▶ _Task objective_
Below are the records; copy exactly the stretch from the line containing "Tostatura freschissima e" through the line containing "BRAZIL YELLOW BOURBON", both ends included, and nothing else.

▶ _Records supplied_

● ● ● ● ● ● ●

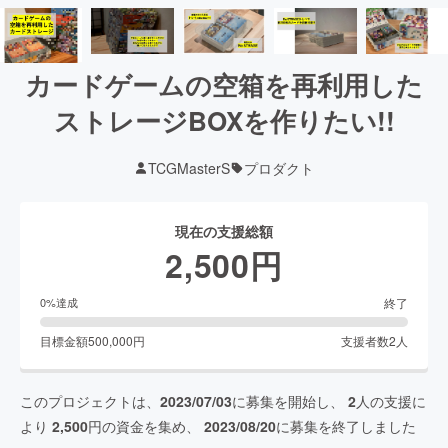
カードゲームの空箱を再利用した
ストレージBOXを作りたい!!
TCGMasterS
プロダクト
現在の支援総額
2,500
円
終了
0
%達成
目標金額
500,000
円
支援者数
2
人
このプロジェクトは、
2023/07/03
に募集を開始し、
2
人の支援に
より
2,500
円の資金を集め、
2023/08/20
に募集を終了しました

● ● ● ● ● ● ●

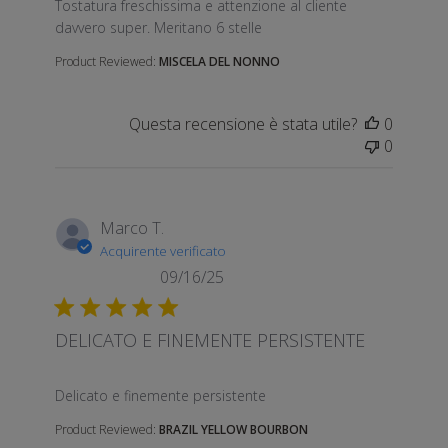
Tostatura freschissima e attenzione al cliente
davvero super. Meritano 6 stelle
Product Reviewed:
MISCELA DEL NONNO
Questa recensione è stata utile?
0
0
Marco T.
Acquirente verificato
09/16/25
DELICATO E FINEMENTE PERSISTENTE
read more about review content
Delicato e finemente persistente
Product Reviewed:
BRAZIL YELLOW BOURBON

● ● ● ● ● ● ●

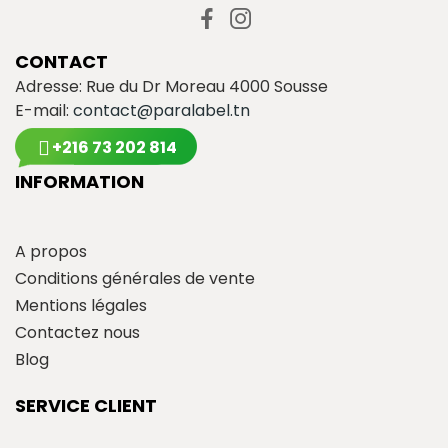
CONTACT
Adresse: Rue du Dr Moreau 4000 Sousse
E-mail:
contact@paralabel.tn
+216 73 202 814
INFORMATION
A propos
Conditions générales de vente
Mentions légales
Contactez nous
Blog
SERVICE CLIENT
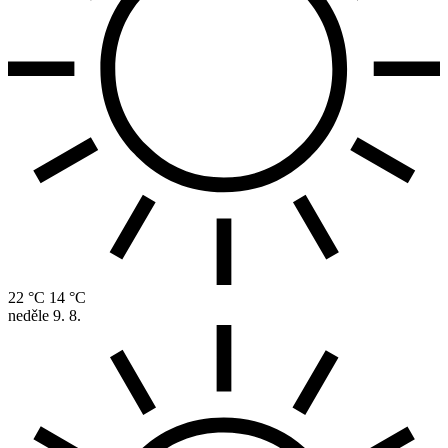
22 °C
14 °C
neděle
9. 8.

● ● ● ● ● ● ●

▶ _Task solution_
Tostatura freschissima e attenzione al cliente
davvero super. Meritano 6 stelle
Product Reviewed:
MISCELA DEL NONNO
Questa recensione è stata utile?
0
0
Marco T.
Acquirente verificato
09/16/25
DELICATO E FINEMENTE PERSISTENTE
read more about review content
Delicato e finemente persistente
Product Reviewed:
BRAZIL YELLOW BOURBON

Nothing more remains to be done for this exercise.